The total number of homicides in Chicago exceeded figures in New York City and Los Angeles — combined. The city saw nearly 800 homicides over the course of the last year. Preliminary data also suggests year-over-year increases in robberies, rapes, non-fatal shootings and assaults.

The cities with the largest increases in homicide include San Antonio, Texas, Chicago, Ill., Phoenix, Ariz., Orlando, Fla., and Memphis, Tenn. Washington, D.C., and Baltimore, Md., saw drops in homicide. (RELATED: Adnan Syed Of ‘Serial’ Isn’t Going Home Yet Despite Retrial)

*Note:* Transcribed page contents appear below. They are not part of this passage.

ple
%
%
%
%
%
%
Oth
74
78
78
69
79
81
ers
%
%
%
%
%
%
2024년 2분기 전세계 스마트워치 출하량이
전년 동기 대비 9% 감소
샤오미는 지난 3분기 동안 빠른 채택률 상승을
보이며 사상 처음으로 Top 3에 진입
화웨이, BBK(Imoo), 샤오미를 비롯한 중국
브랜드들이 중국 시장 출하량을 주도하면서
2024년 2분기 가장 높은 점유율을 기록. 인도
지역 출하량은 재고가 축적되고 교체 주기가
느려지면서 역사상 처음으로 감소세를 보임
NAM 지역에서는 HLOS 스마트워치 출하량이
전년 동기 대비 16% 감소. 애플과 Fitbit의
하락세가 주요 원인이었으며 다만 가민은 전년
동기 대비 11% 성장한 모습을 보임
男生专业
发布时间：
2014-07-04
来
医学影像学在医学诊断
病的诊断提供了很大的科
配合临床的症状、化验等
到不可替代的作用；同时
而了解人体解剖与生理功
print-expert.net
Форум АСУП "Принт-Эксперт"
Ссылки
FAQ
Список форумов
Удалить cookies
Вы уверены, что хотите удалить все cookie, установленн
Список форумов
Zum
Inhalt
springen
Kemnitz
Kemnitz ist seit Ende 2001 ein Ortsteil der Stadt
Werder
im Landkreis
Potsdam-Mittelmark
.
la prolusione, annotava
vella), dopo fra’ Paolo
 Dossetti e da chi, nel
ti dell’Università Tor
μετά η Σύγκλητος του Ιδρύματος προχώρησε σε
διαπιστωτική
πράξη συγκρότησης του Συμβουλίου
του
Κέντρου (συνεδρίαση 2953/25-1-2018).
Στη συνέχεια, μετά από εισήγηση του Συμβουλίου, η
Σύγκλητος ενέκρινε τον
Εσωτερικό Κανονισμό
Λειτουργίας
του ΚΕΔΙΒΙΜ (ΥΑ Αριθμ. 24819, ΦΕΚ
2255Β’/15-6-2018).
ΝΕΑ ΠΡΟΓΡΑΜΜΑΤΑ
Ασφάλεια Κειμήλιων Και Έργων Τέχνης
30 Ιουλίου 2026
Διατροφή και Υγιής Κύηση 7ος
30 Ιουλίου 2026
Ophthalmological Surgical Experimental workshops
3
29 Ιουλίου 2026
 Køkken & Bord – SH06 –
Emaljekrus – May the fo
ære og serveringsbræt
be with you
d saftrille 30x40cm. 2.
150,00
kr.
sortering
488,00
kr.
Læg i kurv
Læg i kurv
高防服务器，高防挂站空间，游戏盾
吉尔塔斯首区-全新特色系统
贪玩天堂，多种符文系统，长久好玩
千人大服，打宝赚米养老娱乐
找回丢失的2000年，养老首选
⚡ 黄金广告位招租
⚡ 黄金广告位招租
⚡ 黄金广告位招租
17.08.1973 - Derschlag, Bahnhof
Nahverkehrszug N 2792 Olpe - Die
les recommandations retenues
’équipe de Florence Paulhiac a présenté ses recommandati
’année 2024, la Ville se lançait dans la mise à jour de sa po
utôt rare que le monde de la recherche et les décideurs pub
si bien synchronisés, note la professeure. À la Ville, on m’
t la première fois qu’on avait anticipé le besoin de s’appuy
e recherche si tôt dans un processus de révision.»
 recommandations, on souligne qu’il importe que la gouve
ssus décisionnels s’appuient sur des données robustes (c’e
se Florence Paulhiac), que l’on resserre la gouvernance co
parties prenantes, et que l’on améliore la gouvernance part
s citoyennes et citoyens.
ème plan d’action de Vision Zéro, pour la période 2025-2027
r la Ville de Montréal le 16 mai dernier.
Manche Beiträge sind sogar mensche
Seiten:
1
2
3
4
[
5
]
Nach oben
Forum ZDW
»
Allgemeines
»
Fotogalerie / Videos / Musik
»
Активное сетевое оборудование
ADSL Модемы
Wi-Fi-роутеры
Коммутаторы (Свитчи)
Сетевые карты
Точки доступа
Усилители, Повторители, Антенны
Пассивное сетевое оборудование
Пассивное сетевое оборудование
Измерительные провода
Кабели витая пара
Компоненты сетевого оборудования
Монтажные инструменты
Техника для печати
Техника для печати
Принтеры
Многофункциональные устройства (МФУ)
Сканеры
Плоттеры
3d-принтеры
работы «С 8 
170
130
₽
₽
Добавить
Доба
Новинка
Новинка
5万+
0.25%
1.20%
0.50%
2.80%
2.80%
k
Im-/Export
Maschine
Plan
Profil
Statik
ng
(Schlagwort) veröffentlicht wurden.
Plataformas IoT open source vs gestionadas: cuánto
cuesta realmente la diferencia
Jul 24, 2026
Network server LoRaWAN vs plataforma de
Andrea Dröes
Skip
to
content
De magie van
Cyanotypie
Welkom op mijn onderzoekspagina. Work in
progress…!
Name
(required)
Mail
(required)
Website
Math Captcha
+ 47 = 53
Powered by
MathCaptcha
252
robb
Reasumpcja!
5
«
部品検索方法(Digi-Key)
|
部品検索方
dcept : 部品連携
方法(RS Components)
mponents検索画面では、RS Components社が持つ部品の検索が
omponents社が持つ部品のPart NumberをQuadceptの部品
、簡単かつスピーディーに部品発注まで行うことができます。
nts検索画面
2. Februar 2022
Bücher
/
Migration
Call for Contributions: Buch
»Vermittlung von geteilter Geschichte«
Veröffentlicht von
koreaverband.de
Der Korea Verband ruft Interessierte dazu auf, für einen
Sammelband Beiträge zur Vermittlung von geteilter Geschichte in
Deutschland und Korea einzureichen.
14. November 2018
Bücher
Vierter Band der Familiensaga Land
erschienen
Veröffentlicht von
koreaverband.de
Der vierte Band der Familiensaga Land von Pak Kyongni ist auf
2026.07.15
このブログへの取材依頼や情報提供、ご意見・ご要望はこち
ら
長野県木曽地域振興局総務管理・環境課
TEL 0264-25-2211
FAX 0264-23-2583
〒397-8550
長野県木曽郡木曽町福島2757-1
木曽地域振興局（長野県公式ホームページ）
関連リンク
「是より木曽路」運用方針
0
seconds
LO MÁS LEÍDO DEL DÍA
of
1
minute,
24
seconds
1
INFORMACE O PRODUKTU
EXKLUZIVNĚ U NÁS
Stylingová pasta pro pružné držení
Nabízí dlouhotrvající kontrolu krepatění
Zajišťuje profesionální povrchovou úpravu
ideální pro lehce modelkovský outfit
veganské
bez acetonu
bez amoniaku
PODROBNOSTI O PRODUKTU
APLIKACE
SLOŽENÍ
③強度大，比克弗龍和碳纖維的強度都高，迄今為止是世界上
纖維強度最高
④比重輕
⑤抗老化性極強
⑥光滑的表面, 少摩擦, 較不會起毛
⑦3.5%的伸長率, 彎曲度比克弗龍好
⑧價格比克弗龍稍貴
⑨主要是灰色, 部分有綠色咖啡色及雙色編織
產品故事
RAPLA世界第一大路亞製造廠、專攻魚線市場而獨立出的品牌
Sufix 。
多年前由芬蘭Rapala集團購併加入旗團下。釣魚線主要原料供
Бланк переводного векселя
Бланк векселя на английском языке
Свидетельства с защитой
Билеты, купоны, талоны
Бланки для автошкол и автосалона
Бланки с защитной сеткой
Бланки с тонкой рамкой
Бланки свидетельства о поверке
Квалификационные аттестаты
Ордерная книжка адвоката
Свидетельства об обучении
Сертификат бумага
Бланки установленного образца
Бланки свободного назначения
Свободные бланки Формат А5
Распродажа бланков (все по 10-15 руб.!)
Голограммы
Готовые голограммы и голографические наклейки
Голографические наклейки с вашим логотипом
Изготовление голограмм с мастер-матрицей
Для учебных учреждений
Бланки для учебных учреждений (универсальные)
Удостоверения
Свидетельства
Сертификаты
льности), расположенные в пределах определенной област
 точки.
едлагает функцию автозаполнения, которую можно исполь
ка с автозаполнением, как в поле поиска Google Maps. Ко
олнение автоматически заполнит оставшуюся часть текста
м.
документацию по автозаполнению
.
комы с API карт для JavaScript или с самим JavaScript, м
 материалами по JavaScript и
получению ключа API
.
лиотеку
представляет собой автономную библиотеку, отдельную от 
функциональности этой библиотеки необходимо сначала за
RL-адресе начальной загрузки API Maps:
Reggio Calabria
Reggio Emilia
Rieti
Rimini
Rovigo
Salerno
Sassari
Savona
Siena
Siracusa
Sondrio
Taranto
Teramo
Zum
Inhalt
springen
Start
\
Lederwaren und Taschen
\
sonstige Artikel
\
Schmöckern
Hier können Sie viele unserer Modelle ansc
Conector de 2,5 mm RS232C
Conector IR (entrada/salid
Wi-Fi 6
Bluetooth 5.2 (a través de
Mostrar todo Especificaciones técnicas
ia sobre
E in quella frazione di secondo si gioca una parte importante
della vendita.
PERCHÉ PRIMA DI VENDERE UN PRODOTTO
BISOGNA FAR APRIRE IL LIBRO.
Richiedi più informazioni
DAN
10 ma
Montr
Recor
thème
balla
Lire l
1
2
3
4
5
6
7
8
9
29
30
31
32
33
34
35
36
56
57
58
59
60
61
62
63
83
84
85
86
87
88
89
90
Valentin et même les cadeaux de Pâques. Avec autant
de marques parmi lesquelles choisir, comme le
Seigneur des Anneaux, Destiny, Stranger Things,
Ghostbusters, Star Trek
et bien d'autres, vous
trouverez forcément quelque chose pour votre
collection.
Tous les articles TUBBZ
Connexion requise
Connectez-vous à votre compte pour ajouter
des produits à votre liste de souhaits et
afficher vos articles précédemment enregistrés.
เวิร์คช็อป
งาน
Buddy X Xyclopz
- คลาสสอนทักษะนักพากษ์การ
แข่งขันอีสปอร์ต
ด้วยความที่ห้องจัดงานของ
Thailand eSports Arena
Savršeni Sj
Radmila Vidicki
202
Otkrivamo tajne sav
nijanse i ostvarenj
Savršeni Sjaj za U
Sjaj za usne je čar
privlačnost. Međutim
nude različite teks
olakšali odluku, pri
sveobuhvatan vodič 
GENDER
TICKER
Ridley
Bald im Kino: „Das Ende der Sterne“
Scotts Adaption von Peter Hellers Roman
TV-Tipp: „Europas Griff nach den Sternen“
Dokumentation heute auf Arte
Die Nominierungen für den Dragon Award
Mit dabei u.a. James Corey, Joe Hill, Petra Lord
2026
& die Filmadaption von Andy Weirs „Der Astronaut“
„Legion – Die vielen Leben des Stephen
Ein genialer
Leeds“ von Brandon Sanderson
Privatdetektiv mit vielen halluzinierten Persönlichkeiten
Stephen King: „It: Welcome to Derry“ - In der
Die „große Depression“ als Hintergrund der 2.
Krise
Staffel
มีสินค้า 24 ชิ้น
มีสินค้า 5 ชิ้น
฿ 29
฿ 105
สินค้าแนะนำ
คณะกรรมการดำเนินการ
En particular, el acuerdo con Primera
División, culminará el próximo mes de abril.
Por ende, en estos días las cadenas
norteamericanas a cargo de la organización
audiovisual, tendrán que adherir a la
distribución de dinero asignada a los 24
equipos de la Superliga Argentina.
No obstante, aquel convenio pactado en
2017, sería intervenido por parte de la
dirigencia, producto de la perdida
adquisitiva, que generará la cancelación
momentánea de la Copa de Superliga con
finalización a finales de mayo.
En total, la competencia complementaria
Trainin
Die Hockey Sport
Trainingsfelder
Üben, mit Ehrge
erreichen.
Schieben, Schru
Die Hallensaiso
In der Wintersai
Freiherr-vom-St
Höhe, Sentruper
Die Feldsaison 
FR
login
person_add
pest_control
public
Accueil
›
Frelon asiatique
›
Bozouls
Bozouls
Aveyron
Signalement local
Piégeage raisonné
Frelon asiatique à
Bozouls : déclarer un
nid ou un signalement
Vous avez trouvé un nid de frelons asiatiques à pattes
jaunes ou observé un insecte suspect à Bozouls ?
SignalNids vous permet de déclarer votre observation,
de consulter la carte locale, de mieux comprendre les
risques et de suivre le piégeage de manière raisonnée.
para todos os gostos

Writing in October for FiveThirtyEight, Jeff Asher argued the early data suggests that the increase in homicides nationally appears concentrated to a handful of cities, while other large cities saw substantial decreases in homicide. He wrote:

So far, the 2016 increase appears far more concentrated in just a few big cities. Chicago, in particular, has seen a dramatic rise in the number of murders; through early October, the city had seen 536 murders, up from 378 at the same time a year ago, a 42 percent increase. Orlando has also seen a big jump in murders, due largely to the Pulse nightclub attack that killed 49 people in June. Together, Chicago and Orlando account for close to half of the net increase in murders in cities for which data is available.

Asher also notes one should not make conclusions about national trends based on this data, as big cities “tend to exaggerate national rises.”

New York City, for its part, saw an overall drop in crime.

Police deaths increased in 2016. There were 135 officer fatalities in 2016, a 10 percent increase over the 123 who died in the line of duty last year, and is the highest total since 2011.